+++ to secure your transactions use the Bitcoin Mixer Service +++

 

Measures of Spread (Page 3 of 3)

Variance

The variance is another statistics for calculating the mean deviation of a group of scores from the mean, such as our 100 students. However, rather than using the absolute values, as we do when calculating the mean absolute deviation above, we square each of the deviations instead. Adding up these squared deviations gives us the sum of squares, which we can then divide by the total number of scores in our group of data (in other words, 100 because there are 100 students) to find the variance (see below). Therefore, for our 100 students, the variance is 211.89.

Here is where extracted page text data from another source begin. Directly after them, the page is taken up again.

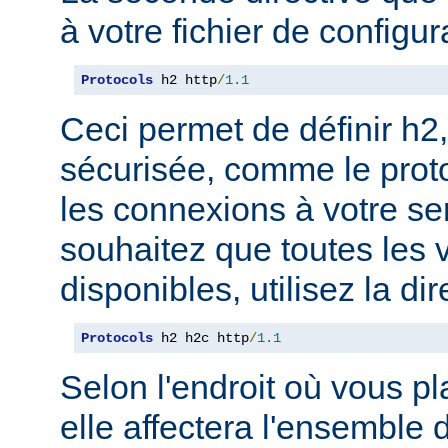
à votre fichier de configur
Protocols
 h2 http
/
1.1
Ceci permet de définir h2,
sécurisée, comme le prot
les connexions à votre se
souhaitez que toutes les 
disponibles, utilisez la dir
Protocols
 h2 h2c http
/
1.1
Selon l'endroit où vous pl
elle affectera l'ensemble 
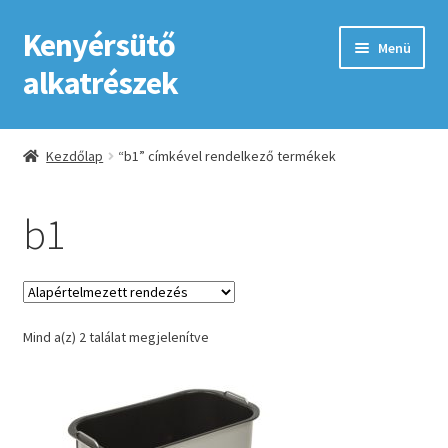
Kenyérsütő
Ugrás
Kilépés
Menü
a
a
alkatrészek
navigációhoz
tartalomba
Kezdőlap
Kezdőlap
“b1” címkével rendelkező termékek
Adatkezelési tájékoztató elfogadása
b1
ÁSZF
Fiókom
Mind a(z) 2 találat megjelenítve
GYIK
Impresszum
Kapcsolat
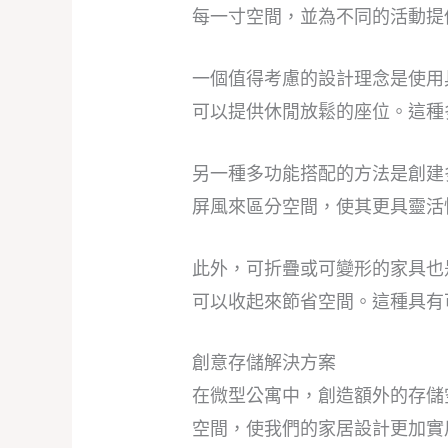
每一寸空間，並為不同的活動提
一個值得考慮的設計理念是使用
可以提供休閒放鬆的座位。這種
另一種多功能搭配的方法是創建
屏風來區分空間，使其更具靈活
此外，可折疊或可變形的家具也
可以收起來節省空間。這種具有
創意存儲解決方案
在微型公寓中，創造額外的存儲
空間，使我們的家居設計更加實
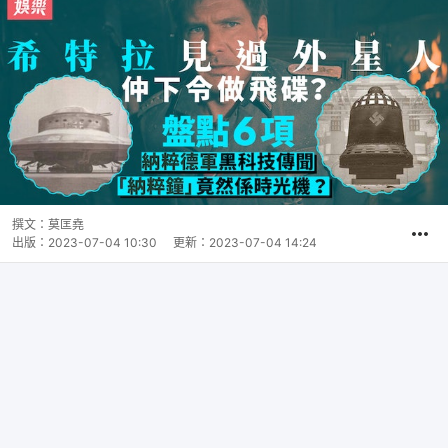
撰文：
莫匡堯
出版：
2023-07-04 10:30
更新：
2023-07-04 14:24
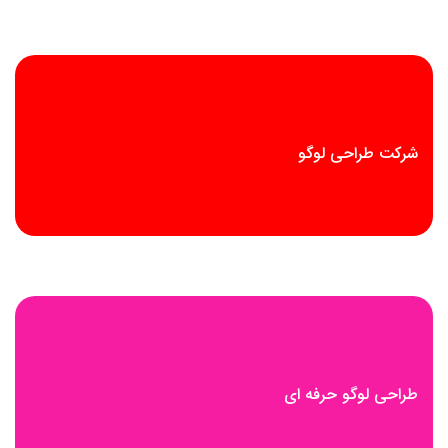
شرکت طراحی لوگو
طراحی لوگو حرفه ای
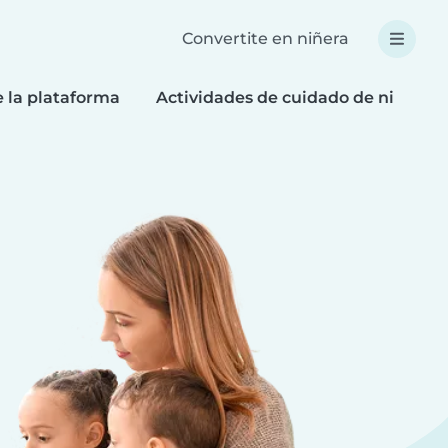
Convertite en niñera
e la plataforma
Actividades de cuidado de niños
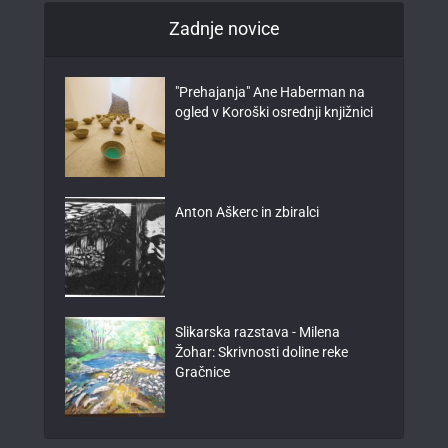
Zadnje novice
"Prehajanja" Ane Haberman na
ogled v Koroški osrednji knjižnici
Anton Aškerc in zbiralci
Slikarska razstava - Milena
Žohar: Skrivnosti doline reke
Gračnice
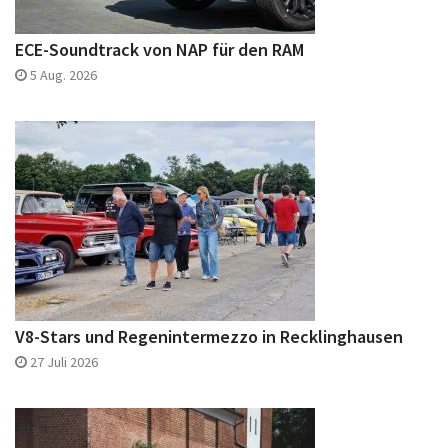
ECE-Soundtrack von NAP für den RAM
5 Aug. 2026
V8-Stars und Regenintermezzo in Recklinghausen
27 Juli 2026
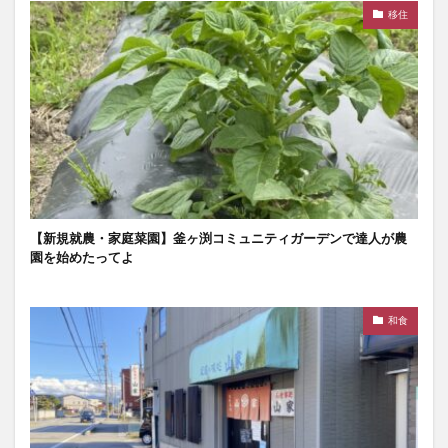
移住
【新規就農・家庭菜園】釜ヶ渕コミュニティガーデンで達人が農
園を始めたってよ
和食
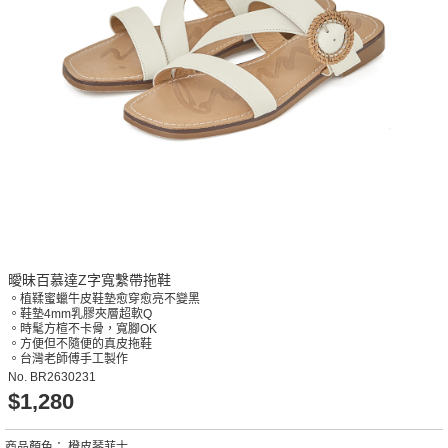
曖昧百慕達Z字寬繫帶拖鞋
。植鞣蜜蠟牛皮鞋墊愈穿愈亮不變黑
。鞋墊4mm乳膠夾層超軟Q
。時髦方楦不卡骨，寬腳OK
。方便但不隨便的真皮拖鞋
。台灣老師傅手工製作
No.
BR2630231
$1,280
商品顏色：
橙皮琴菲士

It should be noted, however, that the formula below is only appropriate when we have all of the data from our sample. In other words, we are only interested in the performance of our 100 students. Additional considerations are required if we were using, for example, the performance of these 100 students to examine how 500 students taking the same piece of coursework had performed.



As a measure of variability, the variance is useful. If the scores in our group of data are spread out then the variance will be a large number. Conversely, if the scores are spread closely around the mean, then the variance will be a smaller number. However, there are two potential problems with the variance. First, because the deviations of scores from the mean are 'squared', this gives more weight to extreme scores. If our data contains outliers (in other words, one or a small number of scores that are particularly far away from the mean and perhaps do not represent well our data as a whole) this can give undo weight to these scores. Second, and most important, since the deviations of scores from the mean are squared, the variance ends up being a large number that cannot be placed on our frequency distribution. Taking our 100 students' scores, for example, the frequency distribution goes from the lowest score, 35, to the largest score, 85. Therefore, the figure of 211.89, our variance, is somewhat arbitrary. Calculating the standard deviation (see below) rather than the variance rectifies this problem. Nonetheless, analysing variance is extremely important in some statistical analyses, discussed in other statistical guides.

Standard Deviation

The standard deviation is a useful and popular statistic for calculating the degree of spread around the mean. Like the absolute deviation and variance it takes into account all of the scores in a group of data and provides us with an output that we can understand in terms of our frequency distribution. Typically, around two-thirds of scores lie within one standard deviation of either side of the mean.

In repairing the defects of the variance statistic, standard deviation is simply the square root of the variance (see below). Therefore, for our 100 students, the standard deviation is 14.56 marks. If you want to know how to calculate the standard deviation from your own data then you can also use the calculators at Laerd Statistics (found here), which show you all the working out as well.



It should be noted, however, that the above formula for standard deviation is only appropriate when we have all of the data from our sample (in other words, when we are only interested in the performance of our 100 students). A slightly different formula is required if we were using, for example, the performance of these 100 students to examine how 500 students (our sample population) taking the same piece of coursework has performed. This is discussed in the statistical guide, Sampling.